Work to complete ▸ Look below for the line holding "d’estàtues de premis" and the line holding "patiment que es". Transcribe exactly those lines and all lines between them, nothing more.

Stored data entries ▸
◇ ◇ ◇ ◇ ◇

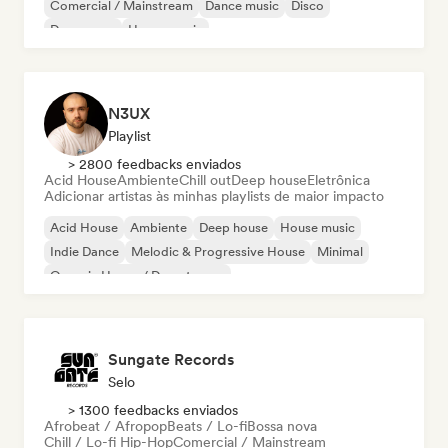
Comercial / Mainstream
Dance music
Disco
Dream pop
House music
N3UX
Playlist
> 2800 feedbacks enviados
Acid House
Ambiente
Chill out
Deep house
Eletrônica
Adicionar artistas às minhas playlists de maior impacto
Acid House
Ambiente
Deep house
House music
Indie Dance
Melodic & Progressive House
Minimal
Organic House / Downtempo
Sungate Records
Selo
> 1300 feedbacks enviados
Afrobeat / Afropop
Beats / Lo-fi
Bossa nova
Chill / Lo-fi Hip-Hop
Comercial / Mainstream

◇ ◇ ◇ ◇ ◇

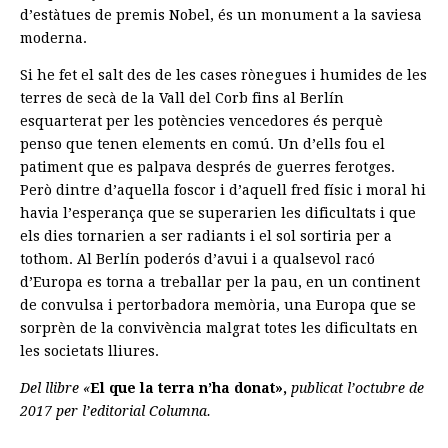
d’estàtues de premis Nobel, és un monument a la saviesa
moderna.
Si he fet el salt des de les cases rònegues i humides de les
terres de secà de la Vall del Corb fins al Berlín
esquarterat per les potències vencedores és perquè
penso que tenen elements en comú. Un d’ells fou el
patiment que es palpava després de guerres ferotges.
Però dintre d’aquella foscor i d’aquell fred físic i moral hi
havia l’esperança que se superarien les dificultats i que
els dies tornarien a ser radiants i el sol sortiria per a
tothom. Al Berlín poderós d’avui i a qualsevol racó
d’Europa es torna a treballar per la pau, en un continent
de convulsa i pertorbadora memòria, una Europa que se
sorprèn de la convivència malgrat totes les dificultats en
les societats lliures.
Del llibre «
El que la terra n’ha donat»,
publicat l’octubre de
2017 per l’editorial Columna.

◇ ◇ ◇ ◇ ◇

Exercise answer ▸
d’estàtues de premis Nobel, és un monument a la saviesa
moderna.
Si he fet el salt des de les cases rònegues i humides de les
terres de secà de la Vall del Corb fins al Berlín
esquarterat per les potències vencedores és perquè
penso que tenen elements en comú. Un d’ells fou el
patiment que es palpava després de guerres ferotges.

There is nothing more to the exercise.